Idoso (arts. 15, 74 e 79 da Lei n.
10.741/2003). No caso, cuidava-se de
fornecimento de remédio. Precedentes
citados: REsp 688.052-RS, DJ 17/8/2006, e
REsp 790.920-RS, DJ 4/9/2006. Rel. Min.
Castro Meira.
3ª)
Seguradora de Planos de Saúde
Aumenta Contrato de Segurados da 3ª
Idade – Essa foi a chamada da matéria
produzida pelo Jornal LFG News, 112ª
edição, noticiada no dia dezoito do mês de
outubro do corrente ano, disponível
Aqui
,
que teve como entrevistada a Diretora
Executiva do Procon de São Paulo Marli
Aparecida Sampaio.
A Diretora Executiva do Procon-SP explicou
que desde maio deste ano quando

-.-.-

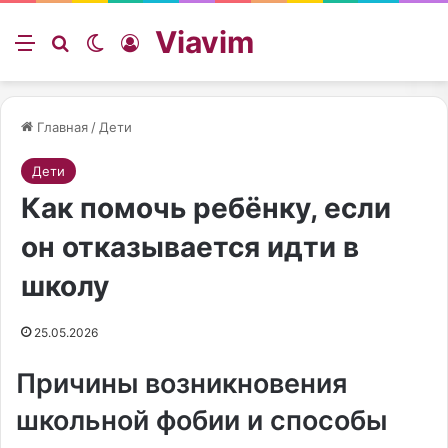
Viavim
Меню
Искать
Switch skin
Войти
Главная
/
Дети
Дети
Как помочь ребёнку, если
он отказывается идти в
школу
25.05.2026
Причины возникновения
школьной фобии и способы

-.-.-

**WHAT IS REQUIRED:** Your answer must be the lines above from the one containing "Idoso (arts. 15, 74 e 79 da Lei n." to the one containing "que desde maio deste ano quando", both included, restated word for word.

**TASK RESULT:**
Idoso (arts. 15, 74 e 79 da Lei n.
10.741/2003). No caso, cuidava-se de
fornecimento de remédio. Precedentes
citados: REsp 688.052-RS, DJ 17/8/2006, e
REsp 790.920-RS, DJ 4/9/2006. Rel. Min.
Castro Meira.
3ª)
Seguradora de Planos de Saúde
Aumenta Contrato de Segurados da 3ª
Idade – Essa foi a chamada da matéria
produzida pelo Jornal LFG News, 112ª
edição, noticiada no dia dezoito do mês de
outubro do corrente ano, disponível
Aqui
,
que teve como entrevistada a Diretora
Executiva do Procon de São Paulo Marli
Aparecida Sampaio.
A Diretora Executiva do Procon-SP explicou
que desde maio deste ano quando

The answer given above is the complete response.